* _Your assignment_
Begin with the line below holding "21 Haziran 2026" and go on through the line holding "πέπλο νυφικού", duplicating each line exactly and leaving out pictures.

* _Entries supplied_
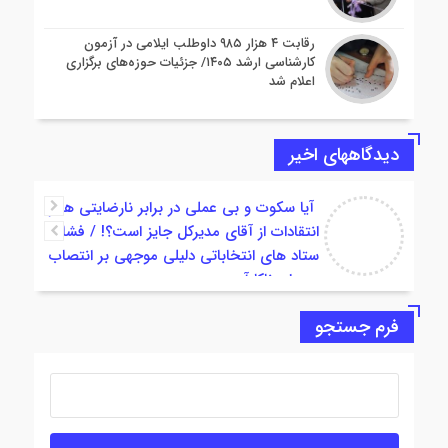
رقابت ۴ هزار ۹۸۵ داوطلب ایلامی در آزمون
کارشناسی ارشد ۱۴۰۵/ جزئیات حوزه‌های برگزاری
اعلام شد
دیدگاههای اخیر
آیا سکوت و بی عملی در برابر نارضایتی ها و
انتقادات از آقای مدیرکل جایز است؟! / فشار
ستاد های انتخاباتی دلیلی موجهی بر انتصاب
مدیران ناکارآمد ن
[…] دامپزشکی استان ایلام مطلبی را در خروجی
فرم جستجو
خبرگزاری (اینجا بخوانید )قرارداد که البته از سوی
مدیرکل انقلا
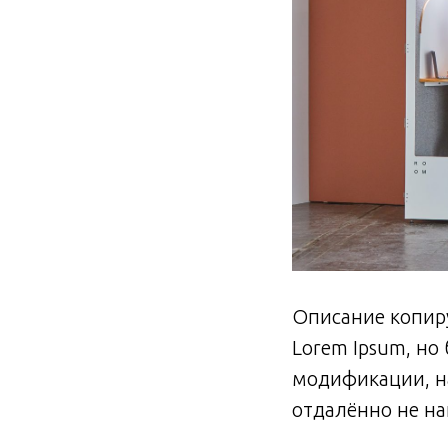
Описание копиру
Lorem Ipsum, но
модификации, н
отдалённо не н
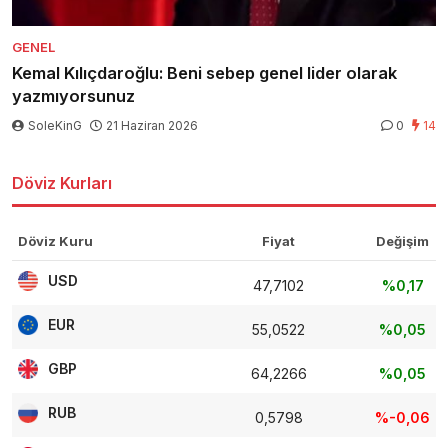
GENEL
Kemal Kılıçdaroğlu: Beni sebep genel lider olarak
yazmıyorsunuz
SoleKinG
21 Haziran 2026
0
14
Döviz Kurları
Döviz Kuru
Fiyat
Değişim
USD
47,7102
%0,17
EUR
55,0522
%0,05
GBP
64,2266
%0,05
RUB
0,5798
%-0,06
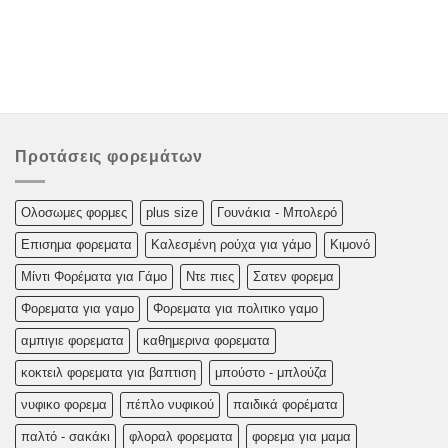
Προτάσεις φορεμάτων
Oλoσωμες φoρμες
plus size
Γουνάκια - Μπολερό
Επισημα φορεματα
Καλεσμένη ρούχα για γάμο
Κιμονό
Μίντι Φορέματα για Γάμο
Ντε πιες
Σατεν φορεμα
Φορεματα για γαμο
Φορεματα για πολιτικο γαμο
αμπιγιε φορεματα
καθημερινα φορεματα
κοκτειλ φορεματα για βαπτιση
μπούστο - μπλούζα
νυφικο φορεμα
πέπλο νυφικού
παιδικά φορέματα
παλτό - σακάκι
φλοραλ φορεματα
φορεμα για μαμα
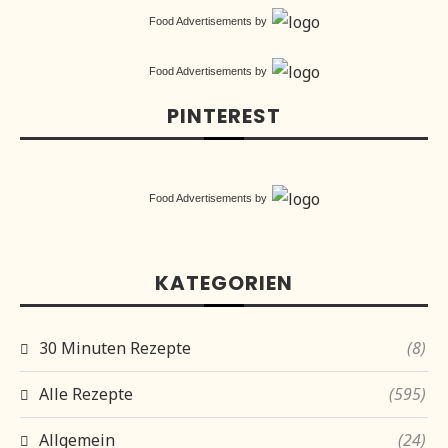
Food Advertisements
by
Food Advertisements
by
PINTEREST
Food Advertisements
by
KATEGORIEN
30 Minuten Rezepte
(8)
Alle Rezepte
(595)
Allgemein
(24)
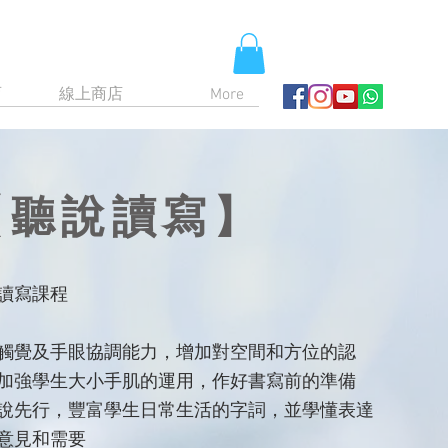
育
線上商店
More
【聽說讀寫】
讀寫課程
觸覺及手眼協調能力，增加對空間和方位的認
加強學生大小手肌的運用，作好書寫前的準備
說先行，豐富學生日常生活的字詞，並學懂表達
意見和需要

==

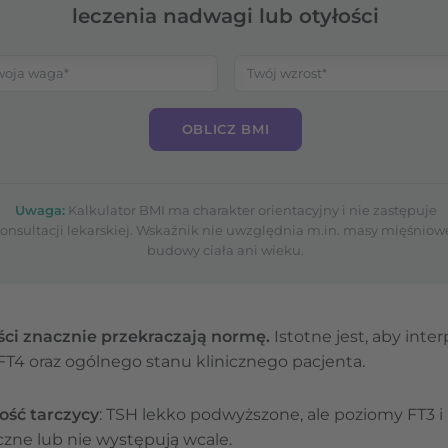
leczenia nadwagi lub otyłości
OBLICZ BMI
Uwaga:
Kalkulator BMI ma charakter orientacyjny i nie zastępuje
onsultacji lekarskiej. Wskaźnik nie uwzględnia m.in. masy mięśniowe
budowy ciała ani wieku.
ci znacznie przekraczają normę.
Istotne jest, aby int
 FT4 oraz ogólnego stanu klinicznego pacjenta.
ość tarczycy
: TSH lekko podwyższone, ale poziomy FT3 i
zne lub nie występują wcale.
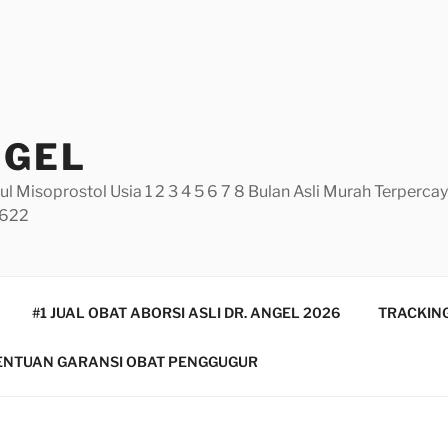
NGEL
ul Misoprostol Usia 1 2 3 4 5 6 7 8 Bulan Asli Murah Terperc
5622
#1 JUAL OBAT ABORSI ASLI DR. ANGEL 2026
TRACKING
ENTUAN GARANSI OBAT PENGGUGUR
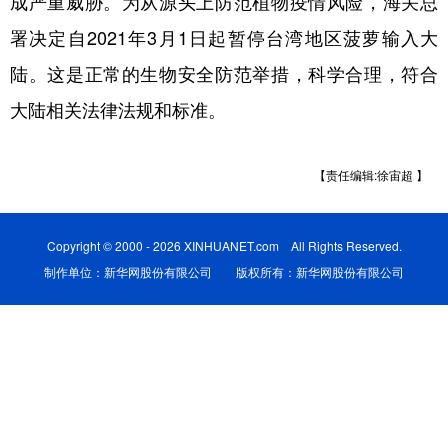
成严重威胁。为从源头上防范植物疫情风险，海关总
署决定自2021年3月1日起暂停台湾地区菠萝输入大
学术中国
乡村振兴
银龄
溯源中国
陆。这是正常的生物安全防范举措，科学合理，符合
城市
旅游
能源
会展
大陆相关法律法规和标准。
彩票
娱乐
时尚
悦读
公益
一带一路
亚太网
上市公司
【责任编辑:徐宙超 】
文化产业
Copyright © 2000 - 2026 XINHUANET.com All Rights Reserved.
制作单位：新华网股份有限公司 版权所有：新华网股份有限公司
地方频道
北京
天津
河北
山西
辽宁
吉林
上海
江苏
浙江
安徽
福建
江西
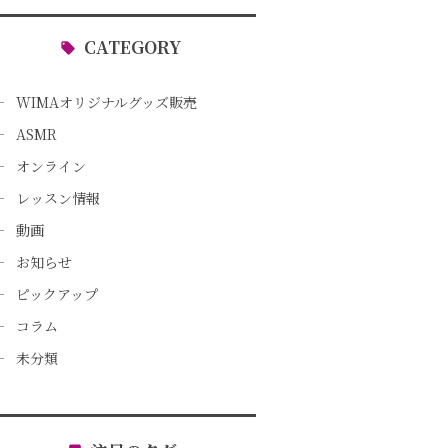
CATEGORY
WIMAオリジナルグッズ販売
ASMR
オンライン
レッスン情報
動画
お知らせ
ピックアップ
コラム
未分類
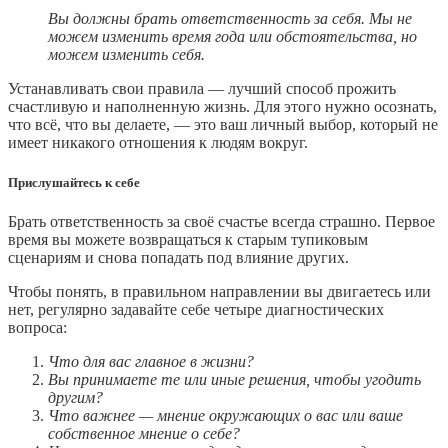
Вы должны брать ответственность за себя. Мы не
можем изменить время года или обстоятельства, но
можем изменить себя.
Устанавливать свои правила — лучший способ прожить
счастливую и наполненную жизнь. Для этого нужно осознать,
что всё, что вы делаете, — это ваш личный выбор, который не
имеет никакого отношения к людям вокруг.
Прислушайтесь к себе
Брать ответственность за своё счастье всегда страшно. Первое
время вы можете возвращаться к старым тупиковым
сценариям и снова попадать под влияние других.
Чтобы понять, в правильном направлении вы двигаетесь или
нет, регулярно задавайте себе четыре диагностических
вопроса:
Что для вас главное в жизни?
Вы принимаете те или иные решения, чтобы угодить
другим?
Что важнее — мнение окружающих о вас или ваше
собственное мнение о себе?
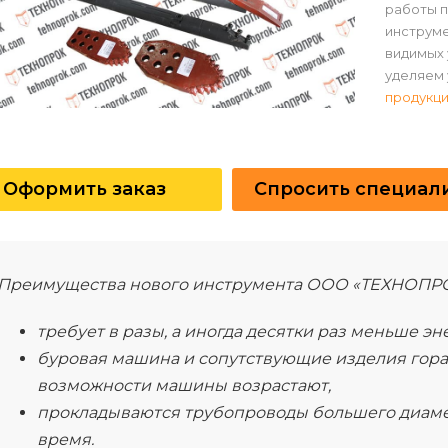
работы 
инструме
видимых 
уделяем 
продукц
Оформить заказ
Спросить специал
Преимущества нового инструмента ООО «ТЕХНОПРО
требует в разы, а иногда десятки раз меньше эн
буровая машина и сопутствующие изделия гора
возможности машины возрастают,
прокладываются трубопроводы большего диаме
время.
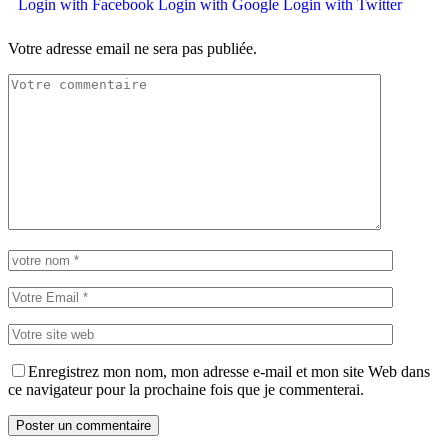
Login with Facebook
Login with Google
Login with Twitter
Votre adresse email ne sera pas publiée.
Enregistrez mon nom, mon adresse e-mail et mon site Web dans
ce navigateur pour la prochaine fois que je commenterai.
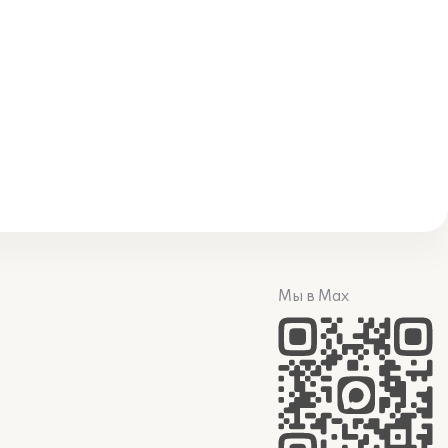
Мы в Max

* _Answer box_
21 Haziran 2026
0
14
Döviz Kurları
Döviz Kuru
Fiyat
Değişim
USD
47,7102
%0,17
EUR
55,0522
%0,05
GBP
64,2266
%0,05
RUB
0,5798
%-0,06
Προτάσεις φορεμάτων
Oλoσωμες φoρμες
plus size
Γουνάκια - Μπολερό
Επισημα φορεματα
Καλεσμένη ρούχα για γάμο
Κιμονό
Μίντι Φορέματα για Γάμο
Ντε πιες
Σατεν φορεμα
Φορεματα για γαμο
Φορεματα για πολιτικο γαμο
αμπιγιε φορεματα
καθημερινα φορεματα
κοκτειλ φορεματα για βαπτιση
μπούστο - μπλούζα
νυφικο φορεμα
πέπλο νυφικού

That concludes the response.